=== Task statement ===
Note each line in the data below that holds "cánceres", and copy it.

Records contained in a dataset:

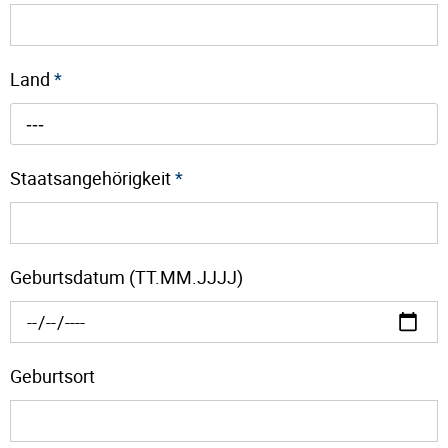
Land
*
---
Staatsangehörigkeit
*
Geburtsdatum (TT.MM.JJJJ)
Geburtsort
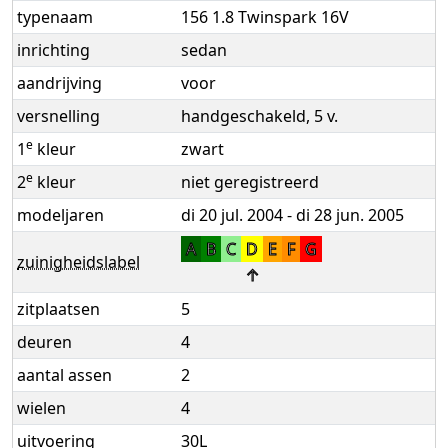
typenaam
156 1.8 Twinspark 16V
inrichting
sedan
aandrijving
voor
versnelling
handgeschakeld, 5 v.
e
1
kleur
zwart
e
2
kleur
niet geregistreerd
modeljaren
di 20 jul. 2004 - di 28 jun. 2005
A
B
C
D
E
F
G
zuinigheidslabel
↑
zitplaatsen
5
deuren
4
aantal assen
2
wielen
4
uitvoering
30L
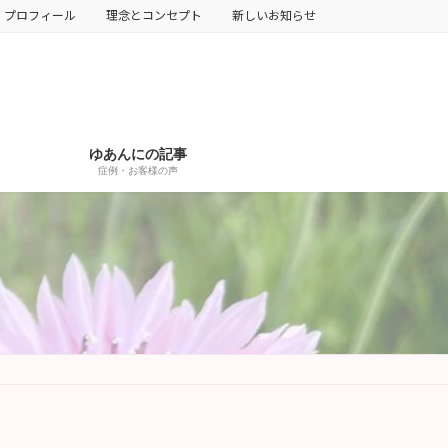
プロフィール
理念とコンセプト
新しいお知らせ
ゆあんにの記事
症例・お客様の声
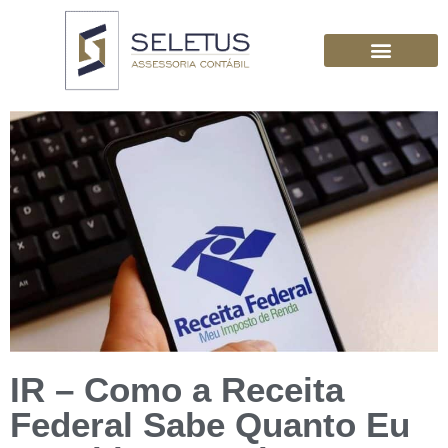
IR – Como a Receita
Federal Sabe Quanto Eu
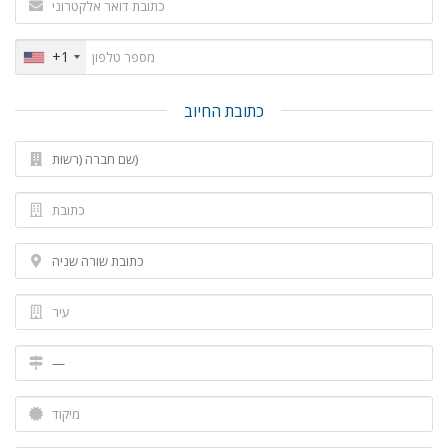
+1
כתובת החיוב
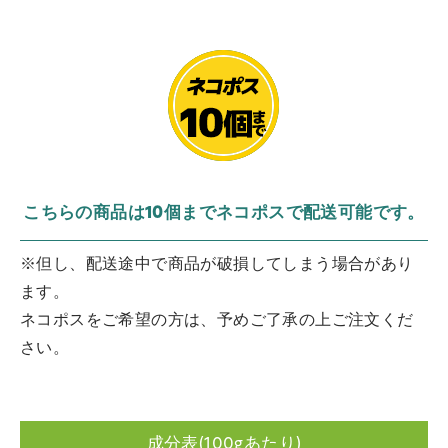
こちらの商品は10個までネコポスで配送可能です。
※但し、配送途中で商品が破損してしまう場合があり
ます。
ネコポスをご希望の方は、予めご了承の上ご注文くだ
さい。
成分表(100gあたり)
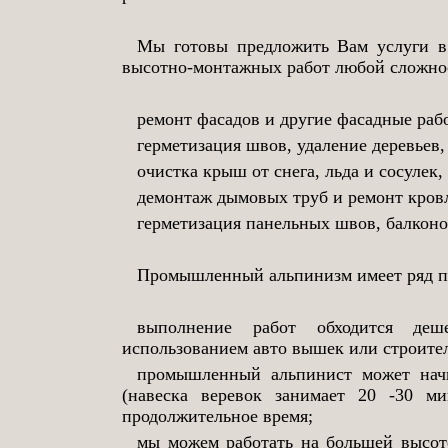
Мы готовы предложить Вам услуги в
высотно-монтажных работ любой сложно
ремонт фасадов и другие фасадные раб
герметизация швов, удаление деревьев,
очистка крыш от снега, льда и сосулек,
демонтаж дымовых труб и ремонт кров
герметизация панельных швов, балконо
Промышленный альпинизм имеет ряд п
выполнение работ обходится де
использованием авто вышек или строите
промышленный альпинист может начи
(навеска веревок занимает 20 -30 ми
продолжительное время;
мы можем работать на большей высоте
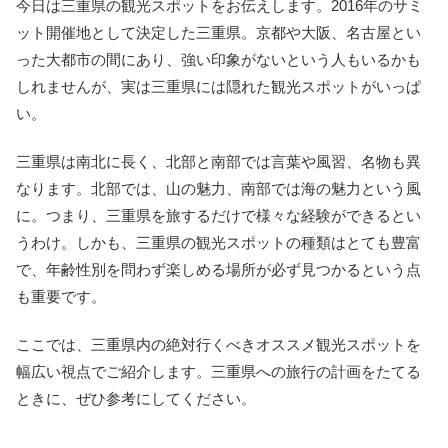
今日は三重県の観光スポットをお伝えします。2016年のサミ
ット開催地として決定した三重県。京都や大阪、名古屋とい
った大都市の間にあり、強い印象がないという人もいるかも
しれませんが、実は三重県には隠れた観光スポットがいっぱ
い。
三重県は南北に長く、北部と南部では言葉や風習、名物も異
なります。北部では、山の魅力、南部では海の魅力という風
に。つまり、三重県を旅するだけで様々な経験ができるとい
うわけ。しかも、三重県の観光スポットの種類はとても豊富
で、年齢性別を問わず楽しめる場所が必ず見つかるという点
も重要です。
ここでは、三重県内の絶対行くべきオススメ観光スポットを
幅広い視点でご紹介します。三重県への旅行の計画をたてる
ときに、ぜひ参考にしてください。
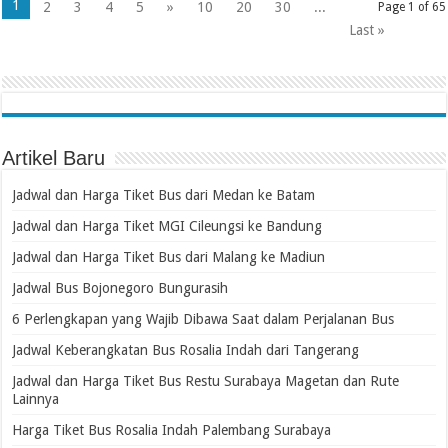
1
2
3
4
5
»
10
20
30
...
Page 1 of 65
Last »
Artikel Baru
Jadwal dan Harga Tiket Bus dari Medan ke Batam
Jadwal dan Harga Tiket MGI Cileungsi ke Bandung
Jadwal dan Harga Tiket Bus dari Malang ke Madiun
Jadwal Bus Bojonegoro Bungurasih
6 Perlengkapan yang Wajib Dibawa Saat dalam Perjalanan Bus
Jadwal Keberangkatan Bus Rosalia Indah dari Tangerang
Jadwal dan Harga Tiket Bus Restu Surabaya Magetan dan Rute
Lainnya
Harga Tiket Bus Rosalia Indah Palembang Surabaya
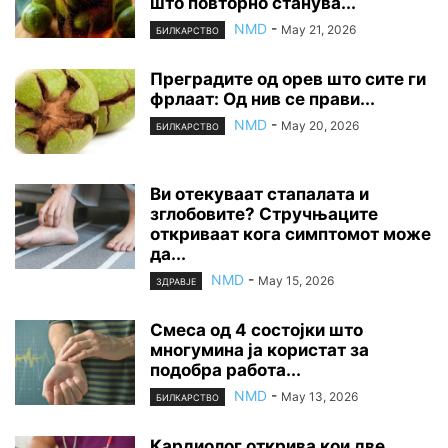
што повторно станува...
NMD
-
May 21, 2026
БИЛКАРСТВО
Преградите од орев што сите ги
фрлаат: Од нив се прави...
NMD
-
May 20, 2026
БИЛКАРСТВО
Ви отекуваат стапалата и
зглобовите? Стручњаците
откриваат кога симптомот може
да...
NMD
-
May 15, 2026
ЗДРАВЈЕ
Смеса од 4 состојки што
многумина ја користат за
подобра работа...
NMD
-
May 13, 2026
БИЛКАРСТВО
Кардиолог открива кои две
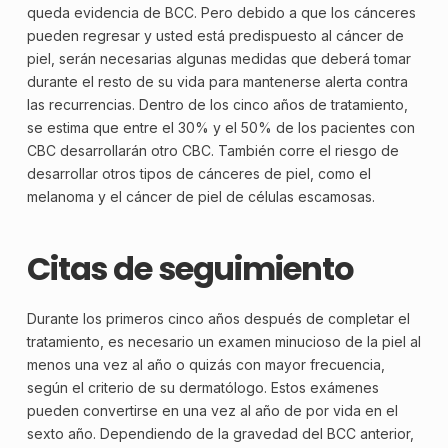
queda evidencia de BCC. Pero debido a que los cánceres
pueden regresar y usted está predispuesto al cáncer de
piel, serán necesarias algunas medidas que deberá tomar
durante el resto de su vida para mantenerse alerta contra
las recurrencias. Dentro de los cinco años de tratamiento,
se estima que entre el 30% y el 50% de los pacientes con
CBC
desarrollarán otro CBC. También corre el riesgo de
desarrollar otros tipos de cánceres de piel, como el
melanoma
y el cáncer de piel de células escamosas.
Citas de seguimiento
Durante los primeros cinco años después de completar el
tratamiento, es necesario un examen minucioso de la piel al
menos una vez al año o quizás con mayor frecuencia,
según el criterio de su dermatólogo. Estos exámenes
pueden convertirse en una vez al año de por vida en el
sexto año. Dependiendo de la gravedad del BCC anterior,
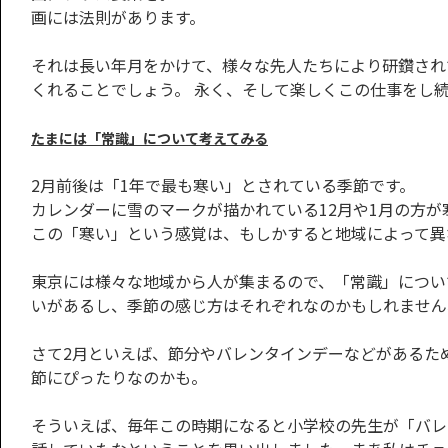
画には法則があります。
それは長い年月をかけて、様々な先人たちにより研鑽され
くれることでしょう。 永く、そして楽しくこの仕事をし
たまには「常識」について考えてみる
2月前後は「1年で最も寒い」とされている季節です。
カレンダーに雪のマークが描かれている12月や1月の方
この「寒い」という感覚は、もしかすると地域によって異
東京には様々な地域から人が集まるので、「常識」につい
いがあるし、季節の感じ方はそれぞれなのかもしれません
さて2月といえば、節分やバレンタインデーなどがあるた
節にぴったりなのかも。
そういえば、毎年この時期になると小学校の先生が「バレ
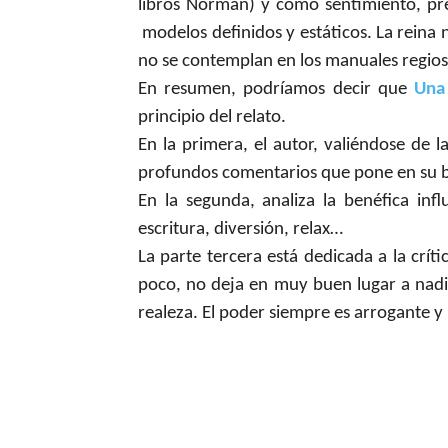
libros Norman) y como sentimiento, pr
modelos definidos y estáticos. La reina
no se contemplan en los manuales regios.
En resumen, podríamos decir que
Una
principio del relato.
En la primera, el autor, valiéndose de 
profundos comentarios que pone en su 
En la segunda, analiza la benéfica inf
escritura, diversión, relax…
La parte tercera está dedicada a la crít
poco, no deja en muy buen lugar a nadie 
realeza. El poder siempre es arrogante y la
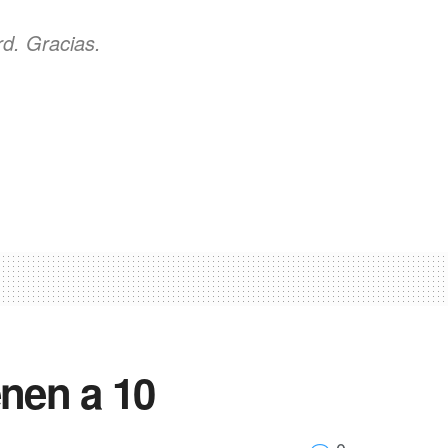
d. Gracias.
nen a 10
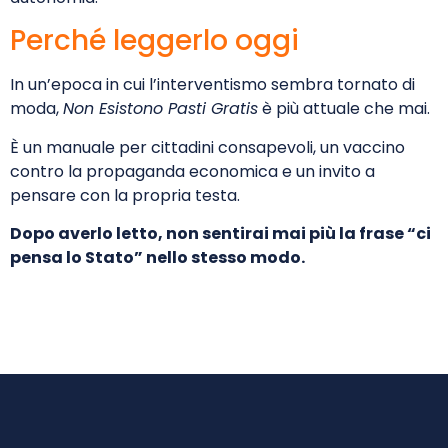
Perché leggerlo oggi
In un’epoca in cui l’interventismo sembra tornato di
moda,
Non Esistono Pasti Gratis
è più attuale che mai.
È un manuale per cittadini consapevoli, un vaccino
contro la propaganda economica e un invito a
pensare con la propria testa.
Dopo averlo letto, non sentirai mai più la frase “ci
pensa lo Stato” nello stesso modo.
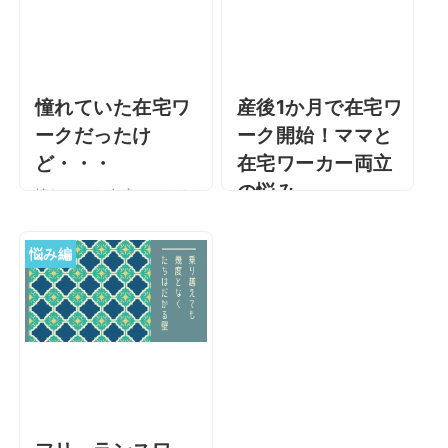
憧れていた在宅ワ
産後1か月で在宅ワ
ークだったけ
ーク開始！ママと
ど・・・
在宅ワーカー両立
の悩み
憧れていた在宅ワークだ
ったけど・・・ 私は
産後1か月で在宅ワーク開
2020年の12月に会社を退
始！ママと在宅ワーカー
悩み編
職して、現在はアルバイ
両立の悩み こんにちは。
トをしながらフリーラン
夫と生後3か月の娘の3人
スでライター活動をして
で暮らす在宅ワーカーの
います。ライタ …
WATAと申します。私は
産後約1か …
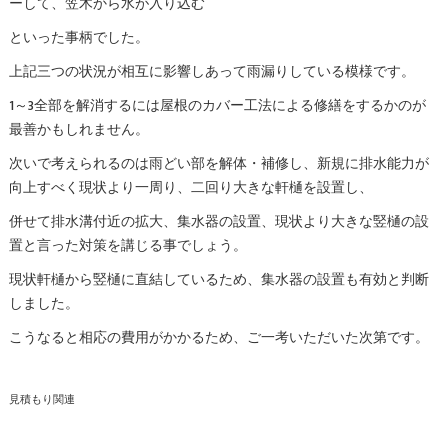
ーして、笠木から水が入り込む
といった事柄でした。
上記三つの状況が相互に影響しあって雨漏りしている模様です。
1～3全部を解消するには屋根のカバー工法による修繕をするかのが
最善かもしれません。
次いで考えられるのは雨どい部を解体・補修し、新規に排水能力が
向上すべく現状より一周り、二回り大きな軒樋を設置し、
併せて排水溝付近の拡大、集水器の設置、現状より大きな竪樋の設
置と言った対策を講じる事でしょう。
現状軒樋から竪樋に直結しているため、集水器の設置も有効と判断
しました。
こうなると相応の費用がかかるため、ご一考いただいた次第です。
見積もり関連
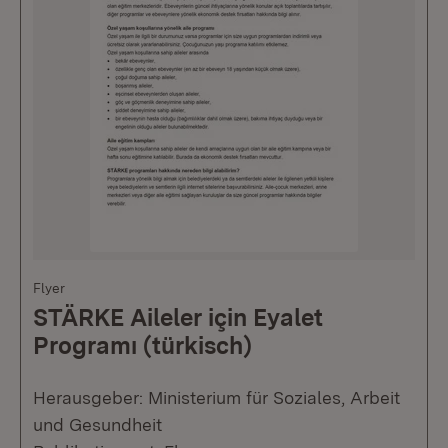
Flyer
STÄRKE Aileler için Eyalet
Programı (türkisch)
Herausgeber: Ministerium für Soziales, Arbeit
und Gesundheit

=== Exercise response ===
queda evidencia de BCC. Pero debido a que los cánceres
desarrollar otros tipos de cánceres de piel, como el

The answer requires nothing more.